Editorial | Volume 20 No. 08

Volume 20 No. 8

Message for Issue 20.8

Dear Readers,

It is my pleasure to announce the publication of the last issue of the German Law Journal’s 20th anniversary year.

It has been a turbulent year in European politics; with the continuing (partly ignored) refugee crisis, European-wide rise of populism ( see the GLJ special issue part 1part 2 ), and the multiple failed attempts of the UK to leave the economic block. One lesson of the latter may be that we should not underestimate the importance of clear constitutional frameworks that establish broad common principles and values as well as clear and detailed (procedural) norms on competences and separation of powers. With the “Brexit” drama (i.e. UK exit) likely to continue into the next year, and the complex trade negotiations that will follow and occupy European minds for many years to come, issue 20(8) of the German Law Journal is a sober reminder that these challenges are not limited to the UK-EU relationship, but can have wider consequences for the European project and the values it assumes to uphold. Accordingly, the contributions address a wide range of constitutional developments on European as well as (comparative) national level with a focus on the judiciary, national and European cooperation and constitutional values.

Pollicino and Fichera’s article kicks off the discussion by focusing on constitutional identities and the changing nature of the common constitutional traditions of the Member States and their role within the European integration process. Focusing on these two interrelated discourses, the article reveals the dynamic nature of the European integration process, its inherent contradictions, overlapping themes, and constitutional conflicts.

Hwang then turns the gaze to the national level. Hwang compares how US and German courts limit the influence of foreign law in the name of national democratic values. While the article exposes similarities as well as differences between the two legal orders, it emphasises a common understanding despite different theoretical foundations.

Focusing on the role of democracy within judicial decision-making processes, Henderson analyses national litigation that followed the European Stability Mechanism. She demonstrates that it is in practice a fallacy to strictly distinguish between process-based court review (e.g. for the protection of democracy) and content-based review (as a competence of the legislator), and invites us to look beyond these formalities to find bases for the courts’ legitimacy.

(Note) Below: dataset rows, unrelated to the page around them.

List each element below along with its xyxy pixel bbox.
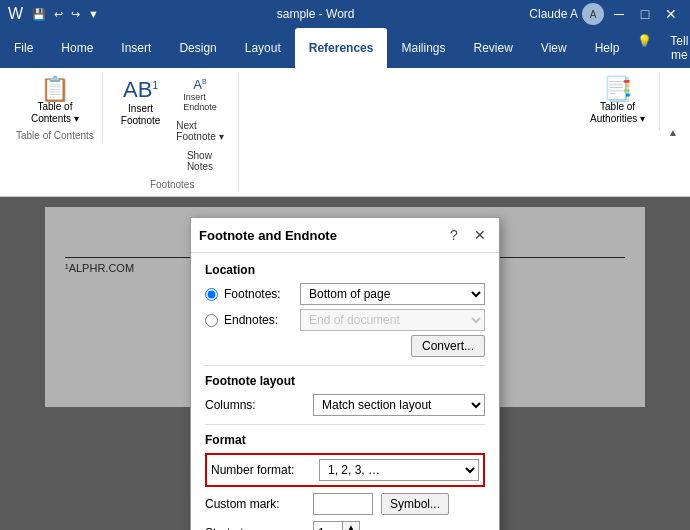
footnote-layout-section: Footnote layout Columns: Match section l… xyxy=(205,374,485,416)
minimize-btn[interactable]: ─ xyxy=(608,3,630,25)
show-notes-label: ShowNotes xyxy=(187,150,213,172)
toa-icon: 📑 xyxy=(603,77,633,101)
tab-view[interactable]: View xyxy=(527,28,581,68)
footnotes-group-title: Footnotes xyxy=(150,177,194,190)
tab-review[interactable]: Review xyxy=(460,28,527,68)
tab-layout[interactable]: Layout xyxy=(231,28,295,68)
close-btn[interactable]: ✕ xyxy=(660,3,682,25)
quick-redo-btn[interactable]: ↪ xyxy=(68,7,83,22)
endnotes-label: Endnotes: xyxy=(224,313,294,327)
dialog-title: Footnote and Endnote xyxy=(199,228,337,243)
quick-save-btn[interactable]: 💾 xyxy=(29,7,49,22)
number-format-highlighted: Number format: 1, 2, 3, … xyxy=(205,453,485,487)
custom-mark-label: Custom mark: xyxy=(205,497,305,511)
footnotes-radio[interactable] xyxy=(205,288,218,301)
start-at-label: Start at: xyxy=(205,526,305,530)
number-format-select[interactable]: 1, 2, 3, … xyxy=(319,459,479,481)
tab-help[interactable]: Help xyxy=(581,28,634,68)
tab-file[interactable]: File xyxy=(0,28,47,68)
table-of-authorities-btn[interactable]: 📑 Table ofAuthorities ▾ xyxy=(584,74,651,128)
lightbulb-icon: 💡 xyxy=(633,28,656,68)
tab-references[interactable]: References xyxy=(295,28,388,68)
insert-footnote-label: InsertFootnote xyxy=(121,103,160,127)
format-section-label: Format xyxy=(205,433,485,447)
endnote-icon: AB xyxy=(193,77,206,92)
endnotes-radio-row: Endnotes: End of document xyxy=(205,309,485,331)
next-footnote-btn[interactable]: NextFootnote ▾ xyxy=(170,117,229,145)
footnotes-radio-row: Footnotes: Bottom of page xyxy=(205,283,485,305)
maximize-btn[interactable]: □ xyxy=(634,3,656,25)
divider-1 xyxy=(205,365,485,366)
toa-label: Table ofAuthorities ▾ xyxy=(590,101,645,125)
tab-home[interactable]: Home xyxy=(47,28,107,68)
location-section: Location Footnotes: Bottom of page Endno… xyxy=(205,263,485,357)
dialog-controls: ? ✕ xyxy=(443,224,491,246)
ribbon: File Home Insert Design Layout Reference… xyxy=(0,28,690,197)
next-footnote-label: NextFootnote ▾ xyxy=(176,120,223,142)
document-area: ¹ALPHR.COM Footnote and Endnote ? ✕ Loca… xyxy=(0,197,690,530)
tab-insert[interactable]: Insert xyxy=(107,28,165,68)
number-format-row: Number format: 1, 2, 3, … xyxy=(211,459,479,481)
toc-label: Table ofContents ▾ xyxy=(31,101,79,125)
columns-row: Columns: Match section layout xyxy=(205,394,485,416)
endnotes-radio[interactable] xyxy=(205,314,218,327)
endnotes-position-select: End of document xyxy=(300,309,485,331)
divider-2 xyxy=(205,424,485,425)
ribbon-collapse-btn[interactable]: ▲ xyxy=(664,125,682,140)
quick-access-toolbar: 💾 ↩ ↪ ▼ xyxy=(29,7,102,22)
columns-label: Columns: xyxy=(205,398,305,412)
tab-tell-me[interactable]: Tell me xyxy=(656,28,690,68)
ribbon-content: 📋 Table ofContents ▾ Table of Contents A… xyxy=(0,68,690,197)
custom-mark-row: Custom mark: Symbol... xyxy=(205,493,485,515)
insert-endnote-label: InsertEndnote xyxy=(183,92,217,112)
insert-endnote-btn[interactable]: AB InsertEndnote xyxy=(170,74,229,115)
footnote-layout-label: Footnote layout xyxy=(205,374,485,388)
footnotes-position-select[interactable]: Bottom of page xyxy=(300,283,485,305)
location-section-label: Location xyxy=(205,263,485,277)
quick-more-btn[interactable]: ▼ xyxy=(85,7,102,22)
title-bar: W 💾 ↩ ↪ ▼ sample - Word Claude A A ─ □ ✕ xyxy=(0,0,690,28)
ribbon-group-toa: 📑 Table ofAuthorities ▾ xyxy=(576,72,660,130)
spinner-arrows: ▲ ▼ xyxy=(342,522,359,530)
ribbon-group-toc: 📋 Table ofContents ▾ Table of Contents xyxy=(8,72,103,143)
dialog-titlebar: Footnote and Endnote ? ✕ xyxy=(191,218,499,253)
avatar: A xyxy=(582,3,604,25)
convert-btn-row: Convert... xyxy=(205,335,485,357)
ribbon-tabs: File Home Insert Design Layout Reference… xyxy=(0,28,690,68)
start-at-spinner: ▲ ▼ xyxy=(313,521,360,530)
window-title: sample - Word xyxy=(102,7,529,21)
spin-up-btn[interactable]: ▲ xyxy=(343,522,359,530)
dialog-help-btn[interactable]: ? xyxy=(443,224,465,246)
number-format-label: Number format: xyxy=(211,463,311,477)
dialog-body: Location Footnotes: Bottom of page Endno… xyxy=(191,253,499,530)
word-icon: W xyxy=(8,5,23,23)
columns-select[interactable]: Match section layout xyxy=(313,394,485,416)
dialog-overlay: Footnote and Endnote ? ✕ Location Footno… xyxy=(0,197,690,530)
insert-footnote-btn[interactable]: AB1 InsertFootnote xyxy=(115,74,166,175)
footnote-extras: AB InsertEndnote NextFootnote ▾ ShowNote… xyxy=(170,74,229,175)
start-at-input[interactable] xyxy=(314,522,342,530)
toc-group-title: Table of Contents xyxy=(16,128,94,141)
quick-undo-btn[interactable]: ↩ xyxy=(51,7,66,22)
tab-design[interactable]: Design xyxy=(165,28,230,68)
tab-mailings[interactable]: Mailings xyxy=(387,28,459,68)
title-bar-left: W 💾 ↩ ↪ ▼ xyxy=(8,5,102,23)
format-section: Format Number format: 1, 2, 3, … Custom … xyxy=(205,433,485,530)
toc-icon: 📋 xyxy=(40,77,70,101)
start-at-row: Start at: ▲ ▼ xyxy=(205,521,485,530)
symbol-btn[interactable]: Symbol... xyxy=(381,493,449,515)
table-of-contents-btn[interactable]: 📋 Table ofContents ▾ xyxy=(25,74,85,128)
ribbon-group-footnotes: AB1 InsertFootnote AB InsertEndnote Next… xyxy=(107,72,239,192)
dialog-close-btn[interactable]: ✕ xyxy=(469,224,491,246)
footnote-endnote-dialog: Footnote and Endnote ? ✕ Location Footno… xyxy=(190,217,500,530)
convert-btn[interactable]: Convert... xyxy=(411,335,485,357)
footnote-icon: AB1 xyxy=(123,77,158,103)
user-area: Claude A A ─ □ ✕ xyxy=(529,3,682,25)
footnotes-label: Footnotes: xyxy=(224,287,294,301)
custom-mark-input[interactable] xyxy=(313,493,373,515)
show-notes-btn[interactable]: ShowNotes xyxy=(170,147,229,175)
user-name: Claude A xyxy=(529,7,578,21)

Spieker’s and Drinóczi and Bień-Kacała’s articles both deal with democratic backsliding but from rather different perspectives. While Drinóczi and Bień-Kacała consider Hungary and Poland as two unique and distinguishable case studies, Spieker looks at the role of the EU within the context of the ‘reverse Solange’ doctrine and specifically how Article 2 TEU can potentially thwart such national developments. Both articles remind us of our common responsibility to uphold and protect liberal constitutional norms and principles while recognising the constitutional, political and cultural differences of the Member States.

Finally, Jacobs, Münder and Richter discuss the difficulty of a judiciary of the European Union that acts within a multi-lingual, multi-cultural and multi-legal sphere within the context of the preliminary reference procedure, by focusing on the operational level that is crucial for the effective functioning of the judiciary and the preliminary reference procedure.

We hope this will make for some engaging reading under the holiday lights and serve as inspiration for the next research year to come.

As always, we wish you happy reading.